HIDDRA : Highly Independent Data Distribution and Retrieval Architecture

Data distribution is a common problem in observation missions. Data gathered by the satellite has to be distributed among different operational centers using different policies: as fast as possible, creating redundant copies, informing interest scientifics about the new available products, etc. All these policies have to be accomplished taking into account features such as:

  • Performance: To transmit data does not require high computational resources. Small machines with simple architectures (therefore cheap machines) must be able to send information across the Internet using a distribution system.

  • Scalability: A data distribution system must deal with hundreds of clients. To add a new center to distribute content must not be a problem in terms of management or scalability. The system must be supposed to grow independently of the number of users.

  • Availability: A distribution system can not stop working, availability is essential. Information must be available at any moment it does not matter where it is or how to get it.

  • Complexity of management/installation: To install a high performance distribution system must be easy. Others distribution/retrieval systems such as GridFTP needs of other systems (e.g. Globus Toolkit) to be installed and working. A good system must be simple enough to be installed and working in a matter of minutes.

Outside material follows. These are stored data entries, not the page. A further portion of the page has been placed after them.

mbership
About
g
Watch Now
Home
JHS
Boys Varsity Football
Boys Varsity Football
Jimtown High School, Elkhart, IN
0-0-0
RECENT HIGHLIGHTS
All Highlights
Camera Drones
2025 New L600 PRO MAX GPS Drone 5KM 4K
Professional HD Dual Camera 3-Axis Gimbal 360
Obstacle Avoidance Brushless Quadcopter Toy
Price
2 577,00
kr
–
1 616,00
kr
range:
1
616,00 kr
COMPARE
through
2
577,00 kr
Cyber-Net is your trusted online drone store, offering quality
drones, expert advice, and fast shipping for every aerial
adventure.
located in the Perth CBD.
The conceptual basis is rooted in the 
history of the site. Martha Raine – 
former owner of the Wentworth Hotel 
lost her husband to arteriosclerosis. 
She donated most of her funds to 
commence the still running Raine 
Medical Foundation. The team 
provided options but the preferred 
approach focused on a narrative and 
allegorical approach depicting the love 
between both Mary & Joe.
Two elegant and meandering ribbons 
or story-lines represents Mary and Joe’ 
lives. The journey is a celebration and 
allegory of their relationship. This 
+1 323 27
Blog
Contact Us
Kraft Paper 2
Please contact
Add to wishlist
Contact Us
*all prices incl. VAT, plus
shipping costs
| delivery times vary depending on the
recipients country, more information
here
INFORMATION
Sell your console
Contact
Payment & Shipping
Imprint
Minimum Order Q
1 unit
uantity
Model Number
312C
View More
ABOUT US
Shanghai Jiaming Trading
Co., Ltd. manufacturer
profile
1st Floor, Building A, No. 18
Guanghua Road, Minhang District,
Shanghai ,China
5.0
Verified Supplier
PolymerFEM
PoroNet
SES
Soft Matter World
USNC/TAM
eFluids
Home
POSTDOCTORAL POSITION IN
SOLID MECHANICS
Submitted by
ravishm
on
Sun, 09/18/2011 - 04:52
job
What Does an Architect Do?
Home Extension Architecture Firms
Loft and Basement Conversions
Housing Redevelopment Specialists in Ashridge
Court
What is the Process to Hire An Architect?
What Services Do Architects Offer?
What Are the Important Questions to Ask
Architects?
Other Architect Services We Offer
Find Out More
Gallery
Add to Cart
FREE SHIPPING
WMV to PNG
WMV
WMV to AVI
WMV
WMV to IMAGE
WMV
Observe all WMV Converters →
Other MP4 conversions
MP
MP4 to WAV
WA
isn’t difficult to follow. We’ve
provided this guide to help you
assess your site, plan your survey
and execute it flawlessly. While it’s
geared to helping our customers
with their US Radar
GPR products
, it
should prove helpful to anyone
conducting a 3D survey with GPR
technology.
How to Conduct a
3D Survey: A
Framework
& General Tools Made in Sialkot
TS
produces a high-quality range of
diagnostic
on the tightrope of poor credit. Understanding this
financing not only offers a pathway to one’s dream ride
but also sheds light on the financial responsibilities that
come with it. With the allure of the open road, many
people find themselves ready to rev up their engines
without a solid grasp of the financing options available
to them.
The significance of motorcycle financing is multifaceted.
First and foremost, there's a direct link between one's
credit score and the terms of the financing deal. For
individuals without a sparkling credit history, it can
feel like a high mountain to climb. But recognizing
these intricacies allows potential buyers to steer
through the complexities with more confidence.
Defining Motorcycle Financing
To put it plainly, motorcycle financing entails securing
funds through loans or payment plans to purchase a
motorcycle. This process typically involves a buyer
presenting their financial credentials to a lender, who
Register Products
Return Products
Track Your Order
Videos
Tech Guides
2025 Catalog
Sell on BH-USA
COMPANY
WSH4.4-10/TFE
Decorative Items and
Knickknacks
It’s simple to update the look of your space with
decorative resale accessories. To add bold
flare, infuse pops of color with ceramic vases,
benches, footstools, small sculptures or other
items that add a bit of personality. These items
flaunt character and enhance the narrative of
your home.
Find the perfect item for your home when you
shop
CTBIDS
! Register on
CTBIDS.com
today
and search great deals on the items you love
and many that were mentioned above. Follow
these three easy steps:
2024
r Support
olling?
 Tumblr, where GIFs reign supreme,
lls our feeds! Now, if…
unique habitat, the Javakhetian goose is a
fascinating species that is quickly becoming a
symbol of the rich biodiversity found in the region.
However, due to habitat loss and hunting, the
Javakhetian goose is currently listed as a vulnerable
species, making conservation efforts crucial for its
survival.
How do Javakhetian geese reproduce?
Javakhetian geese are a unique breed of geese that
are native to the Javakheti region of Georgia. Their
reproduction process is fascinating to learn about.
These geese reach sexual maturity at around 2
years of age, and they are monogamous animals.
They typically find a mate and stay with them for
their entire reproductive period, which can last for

  • User satisfaction: In observation missions the final recipient of the information is a member of the scientific community. This person wants to work easily with the maximum amount of data. For this reason, it is important to provide automatic retrieval technologies based on subscriptions. Using this technology a person only needs to communicate his interests to receive automatically useful information. Others system requires the user to download manually files from FTP servers, being a problem when the amount of information is really high.

Aforementioned features are desired by common distribution systems, but in observation missions it is necessary to deal with other specific problems:

  • Heterogeneity: When involving different centers in the distribution, flexibility is a desired feature. Every center can be managed using different policies. For example an observation center uses FTP to distribute data because during a past mission the infrastructure was thought to be FTP. But three other center uses HTTP, and other one uses HTTPS. A distribution system has to be flexible enough to deal transparently with heterogeneous protocols. We can also find heterogeneity at the data level, therefore a generic system not linked with a concrete set of protocols or information is desirable.

  • Redundancy: Data is fundamental. Using redundancy we increase the availability but in addition, we make information reliable. What happen if we try to download information from a server momentarily not working. In a redundant system other severs would be used in a transparent way, informing about the fallen server.

  • Communities of users: Small scientific communities are the last recipients of the information. These users will probably be interested in the same files and will want the information to be available as soon as it appears. This means that sets of files have to be downloaded by several users at the same time with no problems.